Funding for U.S. Preparedness

As states continue to prepare for Zika, they face a serious concern: the shortage of funds. In February, President Obama asked Congress to provide $1.9 billion to states to fight the Zika virus. In May, the Senate passed a compromise bill which provides $1.1 billion in funding. On June 23, the House passed a similar bill with $1.1 billion in funding but it came with conditions. The Senate democrats blocked the $1.1 billion bill on June 28. This means no new funding will be approved by Congress to fight the Zika virus until Congress returns from its Fourth of July recess.

 Zika Virus and Pregnant Women

Another public concern of the Zika virus is how it affects pregnant women, who get the Zika virus primarily through the bite of an infected mosquito. There is concrete evident the Zika virus can cause microcephaly and other fetal brain defects.

However, there are many questions that we do not have answers to. For example, we don’t know how likely a pregnant woman is to get Zika, how the virus will affect her or her pregnancy, how likely it is that Zika will pass to her fetus, when in pregnancy the infection might cause harm to the fetus, and if sexual transmission of the Zika virus poses a different risk of birth defects than mosquito-borne transmission.

The CDC offers advice on how pregnant women can protect themselves: See here for pregnant women who DON’T live an area with Zika; see here for pregnant women who DO live an area with Zika.

Testing and Vaccine Development

There is currently no approved vaccine for the Zika virus. According to a WHO representative, however, 20 companies have been racing to develop a vaccine, and several show promise. On June 28, a U.S.-Brazilian team of scientists reported, in the journal Nature, that they have successfully injected two distinct vaccines into mice and those mice gained near-total immunity to Zika for at least two months. The team stated they will be ready to test the vaccine on humans by the end of the year.

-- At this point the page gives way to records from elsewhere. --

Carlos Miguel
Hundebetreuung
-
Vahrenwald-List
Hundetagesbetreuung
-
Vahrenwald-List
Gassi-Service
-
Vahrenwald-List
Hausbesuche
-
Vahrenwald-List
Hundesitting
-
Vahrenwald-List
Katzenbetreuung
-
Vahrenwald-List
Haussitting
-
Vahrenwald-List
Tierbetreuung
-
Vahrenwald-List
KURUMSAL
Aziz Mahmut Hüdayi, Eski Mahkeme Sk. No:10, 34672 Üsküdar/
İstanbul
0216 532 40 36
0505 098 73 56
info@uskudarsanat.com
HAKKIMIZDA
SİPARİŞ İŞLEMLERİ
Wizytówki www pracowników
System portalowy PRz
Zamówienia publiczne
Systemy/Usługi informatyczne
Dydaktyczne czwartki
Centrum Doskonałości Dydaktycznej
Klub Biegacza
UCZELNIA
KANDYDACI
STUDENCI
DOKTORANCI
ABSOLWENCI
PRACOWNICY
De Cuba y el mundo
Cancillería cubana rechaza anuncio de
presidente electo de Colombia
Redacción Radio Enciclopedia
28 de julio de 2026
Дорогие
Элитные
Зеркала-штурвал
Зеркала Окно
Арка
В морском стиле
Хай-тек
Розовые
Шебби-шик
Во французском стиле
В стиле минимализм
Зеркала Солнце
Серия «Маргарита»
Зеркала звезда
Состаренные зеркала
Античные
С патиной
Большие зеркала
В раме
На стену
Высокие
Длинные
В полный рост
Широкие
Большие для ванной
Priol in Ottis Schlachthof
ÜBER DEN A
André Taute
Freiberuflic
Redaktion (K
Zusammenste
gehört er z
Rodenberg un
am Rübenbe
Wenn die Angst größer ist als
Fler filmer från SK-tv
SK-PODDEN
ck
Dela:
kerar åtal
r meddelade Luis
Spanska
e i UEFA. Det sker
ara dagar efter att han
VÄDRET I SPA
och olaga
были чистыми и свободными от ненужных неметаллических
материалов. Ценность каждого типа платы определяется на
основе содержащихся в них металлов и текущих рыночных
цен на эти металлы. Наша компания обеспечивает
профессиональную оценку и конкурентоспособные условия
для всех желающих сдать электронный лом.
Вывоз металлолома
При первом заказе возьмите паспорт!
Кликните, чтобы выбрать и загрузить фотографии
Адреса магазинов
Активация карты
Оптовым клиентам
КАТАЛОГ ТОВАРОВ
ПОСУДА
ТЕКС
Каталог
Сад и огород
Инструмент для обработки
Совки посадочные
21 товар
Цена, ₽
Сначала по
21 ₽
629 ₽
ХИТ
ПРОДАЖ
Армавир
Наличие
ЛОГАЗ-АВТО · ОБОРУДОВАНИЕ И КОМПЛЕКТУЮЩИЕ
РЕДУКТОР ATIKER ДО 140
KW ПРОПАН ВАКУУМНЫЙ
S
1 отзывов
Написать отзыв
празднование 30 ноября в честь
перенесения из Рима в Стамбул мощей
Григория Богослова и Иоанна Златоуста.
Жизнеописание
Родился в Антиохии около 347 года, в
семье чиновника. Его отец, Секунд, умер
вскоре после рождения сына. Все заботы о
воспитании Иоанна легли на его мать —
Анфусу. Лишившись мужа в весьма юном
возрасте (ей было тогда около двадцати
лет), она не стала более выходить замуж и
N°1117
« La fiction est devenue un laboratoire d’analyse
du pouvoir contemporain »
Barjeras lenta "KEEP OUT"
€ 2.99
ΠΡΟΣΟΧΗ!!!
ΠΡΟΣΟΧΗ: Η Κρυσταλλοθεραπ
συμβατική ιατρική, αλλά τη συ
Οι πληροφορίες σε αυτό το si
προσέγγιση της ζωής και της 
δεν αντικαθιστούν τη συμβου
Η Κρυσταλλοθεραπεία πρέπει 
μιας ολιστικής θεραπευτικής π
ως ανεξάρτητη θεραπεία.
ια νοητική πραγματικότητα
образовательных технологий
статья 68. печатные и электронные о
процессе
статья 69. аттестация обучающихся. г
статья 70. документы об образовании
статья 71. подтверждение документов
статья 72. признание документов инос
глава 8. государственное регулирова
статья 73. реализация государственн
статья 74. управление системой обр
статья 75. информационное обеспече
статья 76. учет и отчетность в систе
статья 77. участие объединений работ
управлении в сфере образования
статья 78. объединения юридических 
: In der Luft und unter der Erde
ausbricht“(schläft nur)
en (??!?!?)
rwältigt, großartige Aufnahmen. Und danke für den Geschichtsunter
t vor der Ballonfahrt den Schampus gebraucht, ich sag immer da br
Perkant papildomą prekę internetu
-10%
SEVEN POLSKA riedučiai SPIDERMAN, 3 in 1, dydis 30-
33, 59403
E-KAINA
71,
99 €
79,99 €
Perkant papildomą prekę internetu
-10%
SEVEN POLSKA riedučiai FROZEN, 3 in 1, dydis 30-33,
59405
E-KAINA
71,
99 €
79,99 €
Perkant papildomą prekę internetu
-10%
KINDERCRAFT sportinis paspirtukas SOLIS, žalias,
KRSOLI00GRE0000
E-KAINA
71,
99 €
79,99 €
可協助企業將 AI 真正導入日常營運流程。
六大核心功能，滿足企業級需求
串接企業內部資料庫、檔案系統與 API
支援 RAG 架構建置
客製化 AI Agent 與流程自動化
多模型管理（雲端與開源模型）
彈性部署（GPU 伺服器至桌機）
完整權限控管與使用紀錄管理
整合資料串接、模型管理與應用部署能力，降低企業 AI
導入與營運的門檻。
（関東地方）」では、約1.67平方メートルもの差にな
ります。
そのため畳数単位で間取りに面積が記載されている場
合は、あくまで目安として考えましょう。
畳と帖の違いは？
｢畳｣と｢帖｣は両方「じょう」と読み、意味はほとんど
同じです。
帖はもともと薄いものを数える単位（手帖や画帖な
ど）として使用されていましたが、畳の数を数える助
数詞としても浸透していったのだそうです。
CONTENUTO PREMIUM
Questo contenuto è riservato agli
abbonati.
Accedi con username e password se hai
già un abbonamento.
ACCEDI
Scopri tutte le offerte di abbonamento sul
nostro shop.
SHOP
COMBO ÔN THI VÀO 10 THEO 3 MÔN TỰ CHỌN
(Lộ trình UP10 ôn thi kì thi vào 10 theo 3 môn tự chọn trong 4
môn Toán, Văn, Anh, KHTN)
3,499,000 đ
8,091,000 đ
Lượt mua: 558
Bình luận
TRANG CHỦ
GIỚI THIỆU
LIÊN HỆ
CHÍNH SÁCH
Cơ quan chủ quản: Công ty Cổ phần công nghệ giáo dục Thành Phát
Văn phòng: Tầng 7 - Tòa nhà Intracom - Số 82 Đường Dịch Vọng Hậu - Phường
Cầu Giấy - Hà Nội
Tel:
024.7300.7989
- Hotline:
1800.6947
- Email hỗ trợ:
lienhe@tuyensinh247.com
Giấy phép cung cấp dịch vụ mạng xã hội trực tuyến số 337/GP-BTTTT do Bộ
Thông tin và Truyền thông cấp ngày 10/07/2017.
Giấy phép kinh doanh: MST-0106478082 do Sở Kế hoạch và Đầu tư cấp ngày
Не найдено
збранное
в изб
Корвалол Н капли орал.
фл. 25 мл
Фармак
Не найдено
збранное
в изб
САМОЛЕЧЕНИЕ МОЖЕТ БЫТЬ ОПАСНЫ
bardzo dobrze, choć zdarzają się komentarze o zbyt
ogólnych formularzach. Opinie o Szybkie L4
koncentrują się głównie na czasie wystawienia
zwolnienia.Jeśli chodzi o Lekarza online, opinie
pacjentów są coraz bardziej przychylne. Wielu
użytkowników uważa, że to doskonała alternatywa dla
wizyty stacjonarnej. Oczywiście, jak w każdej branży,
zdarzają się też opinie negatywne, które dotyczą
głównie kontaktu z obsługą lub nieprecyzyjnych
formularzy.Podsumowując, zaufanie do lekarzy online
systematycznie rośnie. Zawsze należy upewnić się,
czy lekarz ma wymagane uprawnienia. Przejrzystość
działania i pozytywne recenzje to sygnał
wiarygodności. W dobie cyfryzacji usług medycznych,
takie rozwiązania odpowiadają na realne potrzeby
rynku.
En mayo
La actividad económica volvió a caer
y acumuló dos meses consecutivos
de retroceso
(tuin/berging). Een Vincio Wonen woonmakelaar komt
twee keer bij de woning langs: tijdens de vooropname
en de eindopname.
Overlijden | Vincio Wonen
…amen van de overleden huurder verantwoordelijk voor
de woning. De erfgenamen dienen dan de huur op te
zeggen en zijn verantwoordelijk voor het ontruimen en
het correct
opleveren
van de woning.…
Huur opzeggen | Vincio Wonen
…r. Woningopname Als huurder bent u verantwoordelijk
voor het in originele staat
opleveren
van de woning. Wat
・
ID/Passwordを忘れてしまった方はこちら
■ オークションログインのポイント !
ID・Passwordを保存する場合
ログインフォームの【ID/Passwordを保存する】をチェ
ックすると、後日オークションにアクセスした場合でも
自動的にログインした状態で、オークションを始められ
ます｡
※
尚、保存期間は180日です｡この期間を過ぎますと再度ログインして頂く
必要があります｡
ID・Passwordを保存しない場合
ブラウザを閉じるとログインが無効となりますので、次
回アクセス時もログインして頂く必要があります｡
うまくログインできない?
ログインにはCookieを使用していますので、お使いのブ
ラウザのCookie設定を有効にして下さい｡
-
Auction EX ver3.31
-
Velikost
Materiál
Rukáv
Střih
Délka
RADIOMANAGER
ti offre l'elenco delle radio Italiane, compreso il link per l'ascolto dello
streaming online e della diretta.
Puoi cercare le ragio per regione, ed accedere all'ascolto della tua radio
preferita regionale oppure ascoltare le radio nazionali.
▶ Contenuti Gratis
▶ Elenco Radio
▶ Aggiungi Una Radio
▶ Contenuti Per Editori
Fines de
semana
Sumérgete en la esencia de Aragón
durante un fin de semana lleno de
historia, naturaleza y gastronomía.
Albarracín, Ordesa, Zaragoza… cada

Diagnosing Zika is likely to get easier as well: on June 29, researchers from the University of Pennsylvania revealed a portable diagnostic test for the Zika virus infection. The test can detect the Zika virus in saliva sample by amplifying viral RNA in a chemically heated cup and detection via a color-changing dye. The test takes only 40 minutes and costs about $2.

Zika and the Olympics

One global concern about the Zika virus is the risk for athletes and visitors getting infected while they are attending the Olympic and Paralympic Games in Rio de Janeiro 2016 (5 August to 18 September 2016). On May 27, more than 100 health experts around the world posted a letter urging WHO Director-General Margaret Chan to exert pressure on Olympic authorities to move the Olympics from Rio de Janeiro or delay the Games because of public health concerns over the Zika virus. In WHO’s Zika Situation Report on June 16, the Emergency Committee concluded that “there is a very low risk of further international spread of Zika virus” because of the Olympics, as “Brazil will be hosting the Games during the Brazilian winter when the intensity of autochthonous transmission of arboviruses, such dengue and Zika viruses, will be minimal . . . .” Additionally, WHO noted that Brazil’s intensified “vector-control measures in and around the venues for the Games which should further reduce the risk of transmission.” So, the Olympic and Paralympic Games are expected to be held on time.